Recently Microsoft sent out invites to their new beta Mesh service, which is presently primarily meant to sync folders and files across multiple devices and to the cloud, but mostly everyone is saying just what is the point? Well the thing is Microsoft has just laid down a key piece to the future of the internet, that’s the point.
Online services such as Photobucket, Flikr, Share on Ovi, these let you share your files across the world with friends and family, they host your stuff, so why use one site over another? Difference in price maybe, or interface, or overall services. Whatever the reason it still means your data is in the hands of someone else, a third-party. But now with Microsoft’s Mesh there is something different.
Quite a few people can envisage the future of the internet, but mostly it’s about letting the user be at the centre of the internet verses servers that have turned into data silos that we hang out in.

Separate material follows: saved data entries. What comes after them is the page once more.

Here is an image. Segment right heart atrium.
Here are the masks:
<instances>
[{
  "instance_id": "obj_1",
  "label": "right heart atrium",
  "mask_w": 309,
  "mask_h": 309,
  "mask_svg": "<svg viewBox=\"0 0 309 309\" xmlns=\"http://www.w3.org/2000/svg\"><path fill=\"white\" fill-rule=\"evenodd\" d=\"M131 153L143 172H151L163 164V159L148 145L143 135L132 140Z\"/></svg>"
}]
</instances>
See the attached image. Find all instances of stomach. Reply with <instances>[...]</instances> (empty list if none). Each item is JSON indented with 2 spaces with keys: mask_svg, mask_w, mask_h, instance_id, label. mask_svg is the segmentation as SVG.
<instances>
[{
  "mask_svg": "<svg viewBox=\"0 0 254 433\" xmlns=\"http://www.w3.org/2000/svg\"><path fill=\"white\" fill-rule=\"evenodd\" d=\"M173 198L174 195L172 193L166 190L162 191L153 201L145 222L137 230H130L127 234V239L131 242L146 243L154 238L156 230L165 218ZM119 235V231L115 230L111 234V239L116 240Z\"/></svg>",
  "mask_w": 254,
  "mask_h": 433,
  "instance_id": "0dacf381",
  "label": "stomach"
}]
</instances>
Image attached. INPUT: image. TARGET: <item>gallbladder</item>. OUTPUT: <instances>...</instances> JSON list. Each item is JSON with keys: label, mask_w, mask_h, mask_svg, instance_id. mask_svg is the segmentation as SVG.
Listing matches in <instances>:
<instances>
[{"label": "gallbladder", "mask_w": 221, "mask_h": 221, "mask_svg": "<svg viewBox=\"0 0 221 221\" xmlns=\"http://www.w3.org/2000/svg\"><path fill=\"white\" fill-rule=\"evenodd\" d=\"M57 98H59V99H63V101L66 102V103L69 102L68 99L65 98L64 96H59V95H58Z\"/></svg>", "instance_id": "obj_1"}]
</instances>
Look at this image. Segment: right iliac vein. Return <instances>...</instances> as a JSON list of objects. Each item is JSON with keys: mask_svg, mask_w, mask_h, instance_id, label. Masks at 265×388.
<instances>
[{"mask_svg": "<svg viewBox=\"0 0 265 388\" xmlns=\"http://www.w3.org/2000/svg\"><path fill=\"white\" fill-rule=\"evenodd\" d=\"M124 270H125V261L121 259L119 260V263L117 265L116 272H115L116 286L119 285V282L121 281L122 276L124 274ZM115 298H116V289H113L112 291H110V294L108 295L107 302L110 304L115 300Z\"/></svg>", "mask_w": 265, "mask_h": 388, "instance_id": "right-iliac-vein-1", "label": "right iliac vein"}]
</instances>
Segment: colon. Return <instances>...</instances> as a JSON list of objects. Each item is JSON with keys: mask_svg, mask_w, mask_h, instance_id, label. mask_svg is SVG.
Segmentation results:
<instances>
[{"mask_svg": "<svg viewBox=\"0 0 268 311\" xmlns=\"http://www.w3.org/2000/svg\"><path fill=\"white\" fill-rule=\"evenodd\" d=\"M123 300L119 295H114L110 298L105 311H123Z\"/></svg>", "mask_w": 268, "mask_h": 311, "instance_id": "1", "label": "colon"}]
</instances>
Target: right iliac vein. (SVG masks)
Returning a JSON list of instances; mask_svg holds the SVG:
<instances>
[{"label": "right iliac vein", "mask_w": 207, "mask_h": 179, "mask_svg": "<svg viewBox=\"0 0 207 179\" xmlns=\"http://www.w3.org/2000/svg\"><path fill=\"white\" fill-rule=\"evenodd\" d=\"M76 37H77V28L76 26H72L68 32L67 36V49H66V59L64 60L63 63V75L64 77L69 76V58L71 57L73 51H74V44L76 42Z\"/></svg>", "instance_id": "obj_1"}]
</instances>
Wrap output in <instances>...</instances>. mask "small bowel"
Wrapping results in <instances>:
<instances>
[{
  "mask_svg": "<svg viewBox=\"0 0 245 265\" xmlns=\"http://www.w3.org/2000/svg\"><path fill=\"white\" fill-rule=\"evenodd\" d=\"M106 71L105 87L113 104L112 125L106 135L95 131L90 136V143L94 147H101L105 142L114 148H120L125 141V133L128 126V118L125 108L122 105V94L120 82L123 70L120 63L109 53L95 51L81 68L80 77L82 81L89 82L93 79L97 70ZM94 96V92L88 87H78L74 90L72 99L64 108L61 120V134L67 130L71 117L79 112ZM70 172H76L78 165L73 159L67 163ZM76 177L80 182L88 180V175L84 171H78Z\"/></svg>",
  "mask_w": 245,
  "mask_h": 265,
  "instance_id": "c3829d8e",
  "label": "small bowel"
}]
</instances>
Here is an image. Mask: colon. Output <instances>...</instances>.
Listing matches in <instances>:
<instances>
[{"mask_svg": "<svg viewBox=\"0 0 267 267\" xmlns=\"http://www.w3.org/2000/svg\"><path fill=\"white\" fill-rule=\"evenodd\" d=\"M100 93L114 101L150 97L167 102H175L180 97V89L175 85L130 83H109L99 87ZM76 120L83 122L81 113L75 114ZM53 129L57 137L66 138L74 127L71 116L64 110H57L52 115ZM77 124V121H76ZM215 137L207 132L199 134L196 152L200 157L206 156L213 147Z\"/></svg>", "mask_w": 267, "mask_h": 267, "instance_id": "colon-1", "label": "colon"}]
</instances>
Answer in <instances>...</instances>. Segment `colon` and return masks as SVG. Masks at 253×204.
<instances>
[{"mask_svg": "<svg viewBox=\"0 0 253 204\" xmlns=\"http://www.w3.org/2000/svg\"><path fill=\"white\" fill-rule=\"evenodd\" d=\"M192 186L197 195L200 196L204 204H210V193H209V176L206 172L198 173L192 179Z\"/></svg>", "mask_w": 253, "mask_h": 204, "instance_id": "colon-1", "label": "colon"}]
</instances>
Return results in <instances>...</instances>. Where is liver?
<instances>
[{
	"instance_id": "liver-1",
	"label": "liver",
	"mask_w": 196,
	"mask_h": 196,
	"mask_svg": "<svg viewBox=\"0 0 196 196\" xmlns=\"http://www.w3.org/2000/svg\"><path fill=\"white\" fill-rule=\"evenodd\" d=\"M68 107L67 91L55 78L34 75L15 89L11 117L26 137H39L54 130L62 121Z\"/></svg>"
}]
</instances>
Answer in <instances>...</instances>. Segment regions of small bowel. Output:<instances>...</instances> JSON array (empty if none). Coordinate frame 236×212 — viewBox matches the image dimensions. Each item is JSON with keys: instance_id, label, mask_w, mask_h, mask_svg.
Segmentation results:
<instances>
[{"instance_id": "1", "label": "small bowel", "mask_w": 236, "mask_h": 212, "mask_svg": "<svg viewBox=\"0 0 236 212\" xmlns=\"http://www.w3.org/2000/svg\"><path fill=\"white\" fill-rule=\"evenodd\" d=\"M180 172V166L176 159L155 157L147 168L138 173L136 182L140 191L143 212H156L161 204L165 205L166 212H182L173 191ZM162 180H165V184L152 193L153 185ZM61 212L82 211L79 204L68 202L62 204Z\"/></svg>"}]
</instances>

The future in internet however will be about the users and giving them the tools to control their digital existence.
A single identity the user can use across the entire web, a single data repository that the user actually controls who has access. The data you create should be your data you control, and to do so the user will need a service that is somewhat different than those of today. It requires mingling old pre “Web 2.0” thinking with current and new socially enhanced cloud services. A folder of images on your desktop, you own that desktop, are logged on and therefore the computer knows who it is. The user can view the folder or have it scroll the images, or if you own a touch mobile phone then flip through your images, and shuffle them around on your LCD. Each view is unique in its own way but still babes round the same data, a JPG if you like. That’s how it’s done today.

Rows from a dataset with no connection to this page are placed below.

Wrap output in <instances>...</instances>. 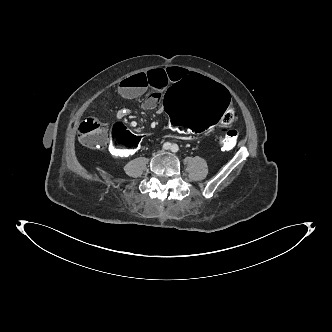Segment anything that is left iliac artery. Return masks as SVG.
Listing matches in <instances>:
<instances>
[{
	"label": "left iliac artery",
	"mask_w": 332,
	"mask_h": 332,
	"mask_svg": "<svg viewBox=\"0 0 332 332\" xmlns=\"http://www.w3.org/2000/svg\"><path fill=\"white\" fill-rule=\"evenodd\" d=\"M178 150H179V147H178L177 144H173V145L171 146V151H172V152L176 153V152H178Z\"/></svg>",
	"instance_id": "1"
}]
</instances>
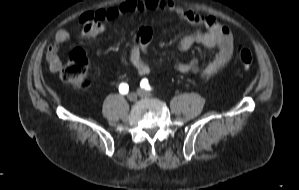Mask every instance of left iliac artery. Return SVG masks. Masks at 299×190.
<instances>
[{"label":"left iliac artery","instance_id":"1","mask_svg":"<svg viewBox=\"0 0 299 190\" xmlns=\"http://www.w3.org/2000/svg\"><path fill=\"white\" fill-rule=\"evenodd\" d=\"M140 86H141L142 88H144L145 90H151V88H150V86H149V83H148V79H146V78H143V79L141 80Z\"/></svg>","mask_w":299,"mask_h":190}]
</instances>
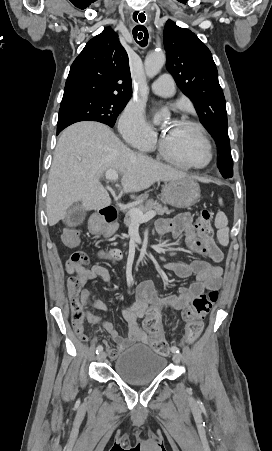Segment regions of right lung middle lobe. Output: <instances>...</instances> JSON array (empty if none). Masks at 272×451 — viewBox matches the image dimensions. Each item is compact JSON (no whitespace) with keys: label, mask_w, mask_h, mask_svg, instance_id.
<instances>
[{"label":"right lung middle lobe","mask_w":272,"mask_h":451,"mask_svg":"<svg viewBox=\"0 0 272 451\" xmlns=\"http://www.w3.org/2000/svg\"><path fill=\"white\" fill-rule=\"evenodd\" d=\"M129 99L115 97H79L60 104L57 131L79 121H98L113 127Z\"/></svg>","instance_id":"1"}]
</instances>
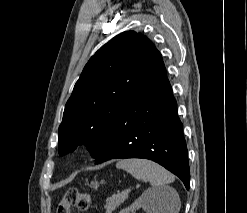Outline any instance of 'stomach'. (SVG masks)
I'll return each instance as SVG.
<instances>
[{
    "instance_id": "1",
    "label": "stomach",
    "mask_w": 247,
    "mask_h": 213,
    "mask_svg": "<svg viewBox=\"0 0 247 213\" xmlns=\"http://www.w3.org/2000/svg\"><path fill=\"white\" fill-rule=\"evenodd\" d=\"M91 185L94 187V188H97L98 187V182H91Z\"/></svg>"
}]
</instances>
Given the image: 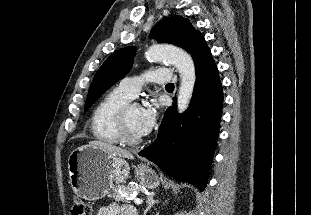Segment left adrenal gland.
<instances>
[{
	"label": "left adrenal gland",
	"mask_w": 311,
	"mask_h": 215,
	"mask_svg": "<svg viewBox=\"0 0 311 215\" xmlns=\"http://www.w3.org/2000/svg\"><path fill=\"white\" fill-rule=\"evenodd\" d=\"M155 196V193L152 192L148 197H147V206H146V209L144 210V213L143 215H146L147 212L152 208V206L156 203H158L159 201L158 200H154L153 197Z\"/></svg>",
	"instance_id": "1"
}]
</instances>
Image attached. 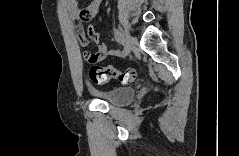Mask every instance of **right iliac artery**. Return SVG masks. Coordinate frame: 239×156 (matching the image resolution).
<instances>
[{
    "instance_id": "obj_1",
    "label": "right iliac artery",
    "mask_w": 239,
    "mask_h": 156,
    "mask_svg": "<svg viewBox=\"0 0 239 156\" xmlns=\"http://www.w3.org/2000/svg\"><path fill=\"white\" fill-rule=\"evenodd\" d=\"M115 36H116L117 40H118L123 46H125V39H124L122 33H121L118 29H115Z\"/></svg>"
}]
</instances>
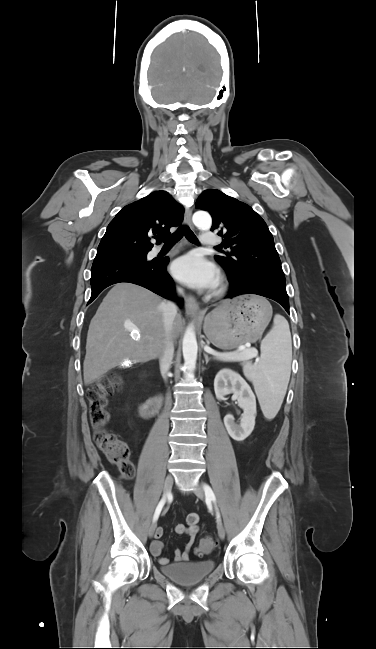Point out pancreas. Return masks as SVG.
Masks as SVG:
<instances>
[{
  "mask_svg": "<svg viewBox=\"0 0 376 649\" xmlns=\"http://www.w3.org/2000/svg\"><path fill=\"white\" fill-rule=\"evenodd\" d=\"M246 352H247V350H242V351L237 352V353L243 355V354H245ZM249 363H250V362H248V364H249Z\"/></svg>",
  "mask_w": 376,
  "mask_h": 649,
  "instance_id": "cf45deb5",
  "label": "pancreas"
}]
</instances>
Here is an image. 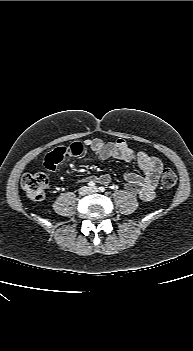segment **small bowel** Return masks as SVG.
<instances>
[{
	"instance_id": "1",
	"label": "small bowel",
	"mask_w": 193,
	"mask_h": 351,
	"mask_svg": "<svg viewBox=\"0 0 193 351\" xmlns=\"http://www.w3.org/2000/svg\"><path fill=\"white\" fill-rule=\"evenodd\" d=\"M86 149H90L99 160H123L135 163L142 174L127 171L125 177V191L131 195H138L143 200H151L156 192L158 180L163 170L162 162L145 152H134L124 139L116 141H104L99 138L76 141L70 144H62L53 149L45 156L44 168L47 171H54L63 160L73 162ZM97 182L107 185L111 182L108 174L100 176H85L75 180L76 183Z\"/></svg>"
}]
</instances>
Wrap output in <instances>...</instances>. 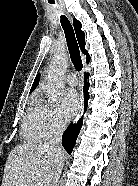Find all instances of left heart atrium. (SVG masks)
<instances>
[{
	"mask_svg": "<svg viewBox=\"0 0 138 186\" xmlns=\"http://www.w3.org/2000/svg\"><path fill=\"white\" fill-rule=\"evenodd\" d=\"M79 108V98L75 90L66 89L61 94L60 115L64 120H69Z\"/></svg>",
	"mask_w": 138,
	"mask_h": 186,
	"instance_id": "39dd6f15",
	"label": "left heart atrium"
}]
</instances>
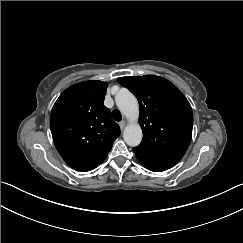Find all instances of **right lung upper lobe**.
<instances>
[{
  "label": "right lung upper lobe",
  "instance_id": "cb5924a9",
  "mask_svg": "<svg viewBox=\"0 0 243 243\" xmlns=\"http://www.w3.org/2000/svg\"><path fill=\"white\" fill-rule=\"evenodd\" d=\"M108 84L86 81L67 88L50 115L54 144L65 162L77 171L96 168L106 158L120 127L104 106Z\"/></svg>",
  "mask_w": 243,
  "mask_h": 243
}]
</instances>
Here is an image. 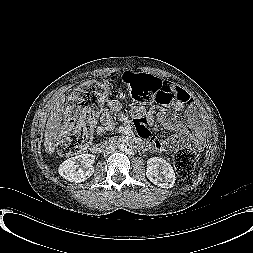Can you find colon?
Wrapping results in <instances>:
<instances>
[{"label": "colon", "mask_w": 253, "mask_h": 253, "mask_svg": "<svg viewBox=\"0 0 253 253\" xmlns=\"http://www.w3.org/2000/svg\"><path fill=\"white\" fill-rule=\"evenodd\" d=\"M123 82L130 96L142 104L157 103L167 106L180 99V94L171 83L151 74L129 71L123 75ZM108 93L107 85L100 81L85 82L72 93L58 141L60 153L73 155L87 146L91 126ZM197 158L196 151L190 145L182 143L173 156L178 175H190Z\"/></svg>", "instance_id": "5ec220e1"}]
</instances>
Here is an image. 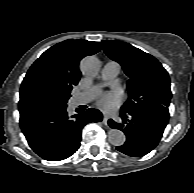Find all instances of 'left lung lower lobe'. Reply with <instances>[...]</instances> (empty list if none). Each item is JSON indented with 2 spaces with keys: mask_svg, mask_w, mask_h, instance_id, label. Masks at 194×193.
Instances as JSON below:
<instances>
[{
  "mask_svg": "<svg viewBox=\"0 0 194 193\" xmlns=\"http://www.w3.org/2000/svg\"><path fill=\"white\" fill-rule=\"evenodd\" d=\"M120 115L122 124L112 119L108 124L111 128L125 133L126 141L118 146L117 150L132 157L144 156L153 150L159 143L169 120V111L166 107L131 111L121 109Z\"/></svg>",
  "mask_w": 194,
  "mask_h": 193,
  "instance_id": "obj_1",
  "label": "left lung lower lobe"
}]
</instances>
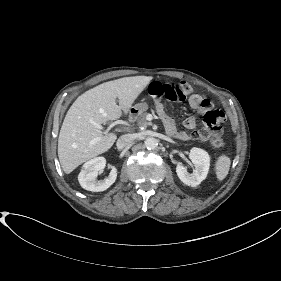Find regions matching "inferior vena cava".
<instances>
[{"mask_svg":"<svg viewBox=\"0 0 281 281\" xmlns=\"http://www.w3.org/2000/svg\"><path fill=\"white\" fill-rule=\"evenodd\" d=\"M133 140L134 138L131 134H125L118 138L116 145L119 149H122L131 144Z\"/></svg>","mask_w":281,"mask_h":281,"instance_id":"1","label":"inferior vena cava"}]
</instances>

Now can you imagine a scenario where extra data formats and machines can be added to your network, well that is the future. The data the user creates will go to some cloud based storage system or you can sync to your PC, but the interesting thing is when services start asking permission to access your files. Suddenly new and innovative ways of viewing your data become key factors user experiences and ways of visualizing become key carrier differences.

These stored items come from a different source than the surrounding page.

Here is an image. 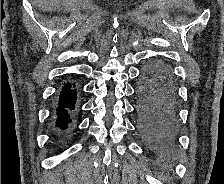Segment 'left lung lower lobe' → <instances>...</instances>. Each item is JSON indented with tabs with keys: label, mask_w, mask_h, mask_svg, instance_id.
<instances>
[{
	"label": "left lung lower lobe",
	"mask_w": 224,
	"mask_h": 184,
	"mask_svg": "<svg viewBox=\"0 0 224 184\" xmlns=\"http://www.w3.org/2000/svg\"><path fill=\"white\" fill-rule=\"evenodd\" d=\"M177 88L171 70L151 60L137 87L138 128L151 144L170 147L178 133Z\"/></svg>",
	"instance_id": "obj_1"
}]
</instances>
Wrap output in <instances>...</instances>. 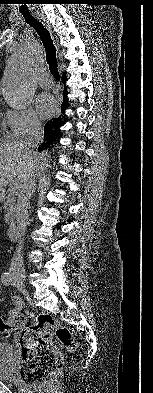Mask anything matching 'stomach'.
<instances>
[{
  "instance_id": "0dacf381",
  "label": "stomach",
  "mask_w": 153,
  "mask_h": 393,
  "mask_svg": "<svg viewBox=\"0 0 153 393\" xmlns=\"http://www.w3.org/2000/svg\"><path fill=\"white\" fill-rule=\"evenodd\" d=\"M2 199V192H0V200Z\"/></svg>"
}]
</instances>
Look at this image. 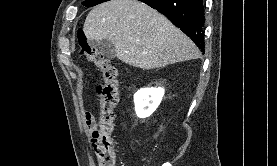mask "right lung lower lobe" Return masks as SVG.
<instances>
[{
    "instance_id": "obj_1",
    "label": "right lung lower lobe",
    "mask_w": 277,
    "mask_h": 166,
    "mask_svg": "<svg viewBox=\"0 0 277 166\" xmlns=\"http://www.w3.org/2000/svg\"><path fill=\"white\" fill-rule=\"evenodd\" d=\"M164 14L204 52L203 0H139Z\"/></svg>"
}]
</instances>
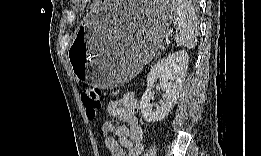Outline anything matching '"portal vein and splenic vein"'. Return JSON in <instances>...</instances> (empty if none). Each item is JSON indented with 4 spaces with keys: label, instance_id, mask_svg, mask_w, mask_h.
I'll use <instances>...</instances> for the list:
<instances>
[{
    "label": "portal vein and splenic vein",
    "instance_id": "18ae733b",
    "mask_svg": "<svg viewBox=\"0 0 261 156\" xmlns=\"http://www.w3.org/2000/svg\"><path fill=\"white\" fill-rule=\"evenodd\" d=\"M165 43H166V44H169V43H170L169 39H166V40H165Z\"/></svg>",
    "mask_w": 261,
    "mask_h": 156
}]
</instances>
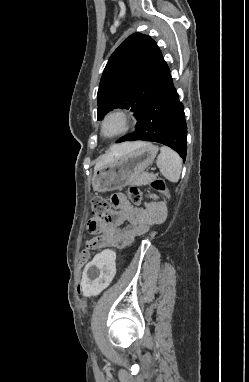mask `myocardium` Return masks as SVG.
<instances>
[{
  "label": "myocardium",
  "mask_w": 249,
  "mask_h": 382,
  "mask_svg": "<svg viewBox=\"0 0 249 382\" xmlns=\"http://www.w3.org/2000/svg\"><path fill=\"white\" fill-rule=\"evenodd\" d=\"M113 128L110 130V128ZM130 116L124 109L116 108L107 112L100 122V134L106 139L116 138L129 130Z\"/></svg>",
  "instance_id": "obj_1"
}]
</instances>
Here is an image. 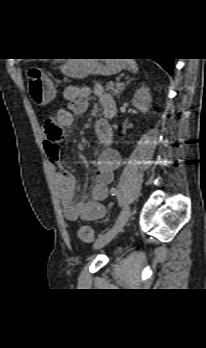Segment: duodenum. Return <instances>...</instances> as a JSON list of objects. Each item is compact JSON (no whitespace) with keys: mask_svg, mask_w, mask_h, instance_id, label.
Returning <instances> with one entry per match:
<instances>
[{"mask_svg":"<svg viewBox=\"0 0 206 348\" xmlns=\"http://www.w3.org/2000/svg\"><path fill=\"white\" fill-rule=\"evenodd\" d=\"M104 111H105V115H106L107 118L112 117V116L114 115V113H115V104H114L113 107H107V108H105ZM100 135H101V137L104 138V139H108V138H109V135H108L105 131H102V132L100 133Z\"/></svg>","mask_w":206,"mask_h":348,"instance_id":"410a0bca","label":"duodenum"}]
</instances>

Microsoft Mesh has solves one of the key issues that holds users back in internet growth; data is and always will be the most important area of the foundation around being a user. That being said stage one is giving the user control over their data; stage two will be allowing the user control that data and any other data they may wish to interact with whether family, friends, photos or ebay. Stages one and two will be hard enough to accomplish, and what follows isn’t quite clear, but it is good to see that Microsoft are looking to the future of giving control to the user with their first stage Microsoft Mesh, and continuing to make things happen.